You love to organize stuff and this you most certainly get from your Dad. You have to have everything on your desk a certain way. I appreciate that. I’m even envious. Your desk has two Lego Minecraft sets, your baseball trophies, and your Jets page a day calendar that you got for Hanukkah, and your football proudly displayed in the corner. It also has a picture of you and your sister that you keep taking down but I keep putting it back up. No matter how much you fight, you need each other in your lives (and on your desks).
Even though you are eight, you still like to creep into our room and our bed if only for a moment early in the morning. I admit when you were so little and we were so exhausted we didn’t always enjoy this. But now when I feel your cold toes and the way you lean into my warmth, I welcome it. I know we are on the other side of that hill. It won’t be too long now, I’m sure, before you’re too big for that. When that time comes, I’ll have to find another way for us to lean into each other.

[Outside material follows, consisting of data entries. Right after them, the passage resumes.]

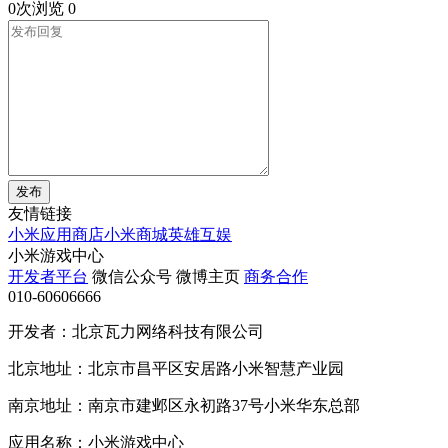
0次浏览
0
发布
友情链接
小米应用商店
小米商城
英雄互娱
小米游戏中心
开发者平台
微信公众号
微博主页
商务合作
010-60606666
开发者：北京瓦力网络科技有限公司
北京地址：北京市昌平区安居路小米智慧产业园
南京地址：南京市建邺区永初路37号小米华东总部
应用名称：小米游戏中心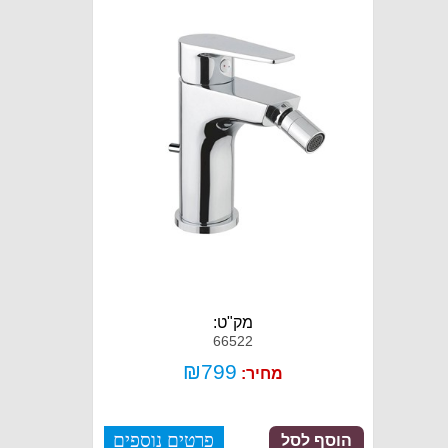
מק"ט:
66522
₪
799
מחיר:
פרטים נוספים
הוסף לסל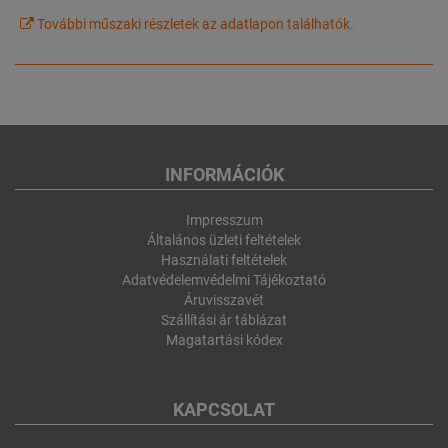
További műszaki részletek az adatlapon találhatók.
INFORMÁCIÓK
Impresszum
Általános üzleti feltételek
Használati feltételek
Adatvédelemvédelmi Tájékoztató
Áruvisszavét
Szállítási ár táblázat
Magatartási kódex
KAPCSOLAT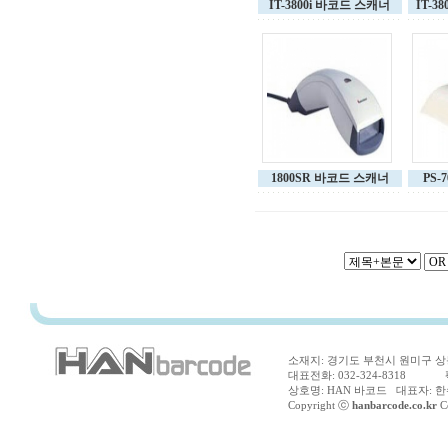
IT-3800i 바코드 스캐너
IT-3
1800SR 바코드 스캐너
PS-
소재지: 경기도 부천시 원미구 상동
대표전화: 032-324-8318 팩스
상호명: HAN 바코드 대표자: 한수
Copyright ⓒ
hanbarcode.co.kr
Co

I heard the weatherman say this morning that for the first time since December 25, 1977, there would be a full moon on Christmas Day. A cold moon he called it. The last time this happened, my mother was 33 years old. She had a 6 year old, a 5 year old, and a 3 month old. I was that baby. Time moves just like that. Doesn’t it now? We’re all seemingly just hurtling through space pretending actually to make sense of any of it. But really we’ll blink and it will be the next cold moon, December 25, 2034. I’ll be 57. And I’ll have a 27 year old, a 25 year old and an almost 21 year old. It seems best not to rush.
So the cake’s ready and I’ll leave it a bit. Sometimes you need to let things set and cool. Happy almost 8th Dylan. I won’t ask you to slow any of it down. Just don’t forget.